- _What you are asked to do_: Please output the listing exactly as it stands, but omit any images.

- _Source information_:

▬▬▬▬▬▬

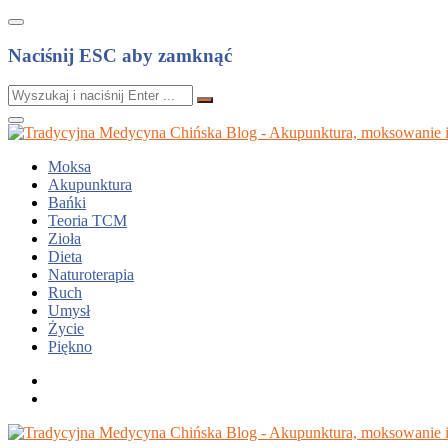
Naciśnij ESC aby zamknąć
Moksa
Akupunktura
Bańki
Teoria TCM
Zioła
Dieta
Naturoterapia
Ruch
Umysł
Życie
Piękno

▬▬▬▬▬▬

- _Answer box_:
Naciśnij ESC aby zamknąć
Moksa
Akupunktura
Bańki
Teoria TCM
Zioła
Dieta
Naturoterapia
Ruch
Umysł
Życie
Piękno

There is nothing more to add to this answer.